[Collected data]
+===+

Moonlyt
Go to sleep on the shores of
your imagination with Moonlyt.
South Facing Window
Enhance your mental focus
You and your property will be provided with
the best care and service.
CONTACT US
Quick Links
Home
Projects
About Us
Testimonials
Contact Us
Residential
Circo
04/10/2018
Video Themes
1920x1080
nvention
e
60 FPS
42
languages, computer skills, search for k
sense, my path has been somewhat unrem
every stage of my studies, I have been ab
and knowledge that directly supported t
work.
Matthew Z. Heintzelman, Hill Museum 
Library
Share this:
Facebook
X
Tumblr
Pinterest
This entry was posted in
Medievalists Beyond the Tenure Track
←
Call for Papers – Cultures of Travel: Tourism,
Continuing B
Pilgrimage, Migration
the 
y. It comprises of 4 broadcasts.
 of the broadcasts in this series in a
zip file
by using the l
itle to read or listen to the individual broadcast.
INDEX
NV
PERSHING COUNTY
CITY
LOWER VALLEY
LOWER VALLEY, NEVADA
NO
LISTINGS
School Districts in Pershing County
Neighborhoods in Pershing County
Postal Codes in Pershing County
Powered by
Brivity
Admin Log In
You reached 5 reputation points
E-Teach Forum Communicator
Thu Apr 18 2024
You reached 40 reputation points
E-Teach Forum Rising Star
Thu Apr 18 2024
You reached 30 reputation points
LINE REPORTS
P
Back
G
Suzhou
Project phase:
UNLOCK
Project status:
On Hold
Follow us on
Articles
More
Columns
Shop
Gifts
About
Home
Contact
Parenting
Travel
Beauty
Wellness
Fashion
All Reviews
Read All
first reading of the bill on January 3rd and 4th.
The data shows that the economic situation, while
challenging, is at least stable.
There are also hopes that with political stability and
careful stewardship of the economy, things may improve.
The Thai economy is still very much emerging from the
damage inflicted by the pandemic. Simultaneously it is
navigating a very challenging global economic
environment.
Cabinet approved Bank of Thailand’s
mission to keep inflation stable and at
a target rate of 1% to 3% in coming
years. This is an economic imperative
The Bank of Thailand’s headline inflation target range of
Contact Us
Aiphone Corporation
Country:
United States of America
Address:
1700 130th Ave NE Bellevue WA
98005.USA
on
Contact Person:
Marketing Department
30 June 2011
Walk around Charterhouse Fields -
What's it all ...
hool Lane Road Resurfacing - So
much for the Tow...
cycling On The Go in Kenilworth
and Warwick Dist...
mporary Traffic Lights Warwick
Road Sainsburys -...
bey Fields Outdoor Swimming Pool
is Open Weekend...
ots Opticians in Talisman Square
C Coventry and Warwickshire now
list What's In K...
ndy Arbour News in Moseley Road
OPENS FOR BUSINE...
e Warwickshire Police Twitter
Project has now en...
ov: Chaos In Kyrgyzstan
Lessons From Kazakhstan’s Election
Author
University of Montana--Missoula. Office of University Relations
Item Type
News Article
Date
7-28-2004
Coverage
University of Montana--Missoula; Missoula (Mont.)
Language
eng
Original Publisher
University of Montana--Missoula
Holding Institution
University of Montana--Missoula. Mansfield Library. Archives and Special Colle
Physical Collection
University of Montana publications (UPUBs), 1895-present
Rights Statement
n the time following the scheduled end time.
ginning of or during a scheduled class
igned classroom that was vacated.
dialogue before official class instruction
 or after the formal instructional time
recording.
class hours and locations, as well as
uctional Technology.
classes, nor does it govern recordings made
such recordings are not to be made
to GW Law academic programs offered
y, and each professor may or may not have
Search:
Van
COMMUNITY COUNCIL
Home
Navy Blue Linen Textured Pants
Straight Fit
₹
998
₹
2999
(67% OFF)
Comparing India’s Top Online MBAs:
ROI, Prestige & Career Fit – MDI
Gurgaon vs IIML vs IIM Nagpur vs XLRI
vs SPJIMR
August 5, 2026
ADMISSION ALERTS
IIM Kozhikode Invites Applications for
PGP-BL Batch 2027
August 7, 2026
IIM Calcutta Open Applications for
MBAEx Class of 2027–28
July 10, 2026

+===+

The task: Would you mind copying all of the records exactly?

Your response:
Moonlyt
Go to sleep on the shores of
your imagination with Moonlyt.
South Facing Window
Enhance your mental focus
You and your property will be provided with
the best care and service.
CONTACT US
Quick Links
Home
Projects
About Us
Testimonials
Contact Us
Residential
Circo
04/10/2018
Video Themes
1920x1080
nvention
e
60 FPS
42
languages, computer skills, search for k
sense, my path has been somewhat unrem
every stage of my studies, I have been ab
and knowledge that directly supported t
work.
Matthew Z. Heintzelman, Hill Museum 
Library
Share this:
Facebook
X
Tumblr
Pinterest
This entry was posted in
Medievalists Beyond the Tenure Track
←
Call for Papers – Cultures of Travel: Tourism,
Continuing B
Pilgrimage, Migration
the 
y. It comprises of 4 broadcasts.
 of the broadcasts in this series in a
zip file
by using the l
itle to read or listen to the individual broadcast.
INDEX
NV
PERSHING COUNTY
CITY
LOWER VALLEY
LOWER VALLEY, NEVADA
NO
LISTINGS
School Districts in Pershing County
Neighborhoods in Pershing County
Postal Codes in Pershing County
Powered by
Brivity
Admin Log In
You reached 5 reputation points
E-Teach Forum Communicator
Thu Apr 18 2024
You reached 40 reputation points
E-Teach Forum Rising Star
Thu Apr 18 2024
You reached 30 reputation points
LINE REPORTS
P
Back
G
Suzhou
Project phase:
UNLOCK
Project status:
On Hold
Follow us on
Articles
More
Columns
Shop
Gifts
About
Home
Contact
Parenting
Travel
Beauty
Wellness
Fashion
All Reviews
Read All
first reading of the bill on January 3rd and 4th.
The data shows that the economic situation, while
challenging, is at least stable.
There are also hopes that with political stability and
careful stewardship of the economy, things may improve.
The Thai economy is still very much emerging from the
damage inflicted by the pandemic. Simultaneously it is
navigating a very challenging global economic
environment.
Cabinet approved Bank of Thailand’s
mission to keep inflation stable and at
a target rate of 1% to 3% in coming
years. This is an economic imperative
The Bank of Thailand’s headline inflation target range of
Contact Us
Aiphone Corporation
Country:
United States of America
Address:
1700 130th Ave NE Bellevue WA
98005.USA
on
Contact Person:
Marketing Department
30 June 2011
Walk around Charterhouse Fields -
What's it all ...
hool Lane Road Resurfacing - So
much for the Tow...
cycling On The Go in Kenilworth
and Warwick Dist...
mporary Traffic Lights Warwick
Road Sainsburys -...
bey Fields Outdoor Swimming Pool
is Open Weekend...
ots Opticians in Talisman Square
C Coventry and Warwickshire now
list What's In K...
ndy Arbour News in Moseley Road
OPENS FOR BUSINE...
e Warwickshire Police Twitter
Project has now en...
ov: Chaos In Kyrgyzstan
Lessons From Kazakhstan’s Election
Author
University of Montana--Missoula. Office of University Relations
Item Type
News Article
Date
7-28-2004
Coverage
University of Montana--Missoula; Missoula (Mont.)
Language
eng
Original Publisher
University of Montana--Missoula
Holding Institution
University of Montana--Missoula. Mansfield Library. Archives and Special Colle
Physical Collection
University of Montana publications (UPUBs), 1895-present
Rights Statement
n the time following the scheduled end time.
ginning of or during a scheduled class
igned classroom that was vacated.
dialogue before official class instruction
 or after the formal instructional time
recording.
class hours and locations, as well as
uctional Technology.
classes, nor does it govern recordings made
such recordings are not to be made
to GW Law academic programs offered
y, and each professor may or may not have
Search:
Van
COMMUNITY COUNCIL
Home
Navy Blue Linen Textured Pants
Straight Fit
₹
998
₹
2999
(67% OFF)
Comparing India’s Top Online MBAs:
ROI, Prestige & Career Fit – MDI
Gurgaon vs IIML vs IIM Nagpur vs XLRI
vs SPJIMR
August 5, 2026
ADMISSION ALERTS
IIM Kozhikode Invites Applications for
PGP-BL Batch 2027
August 7, 2026
IIM Calcutta Open Applications for
MBAEx Class of 2027–28
July 10, 2026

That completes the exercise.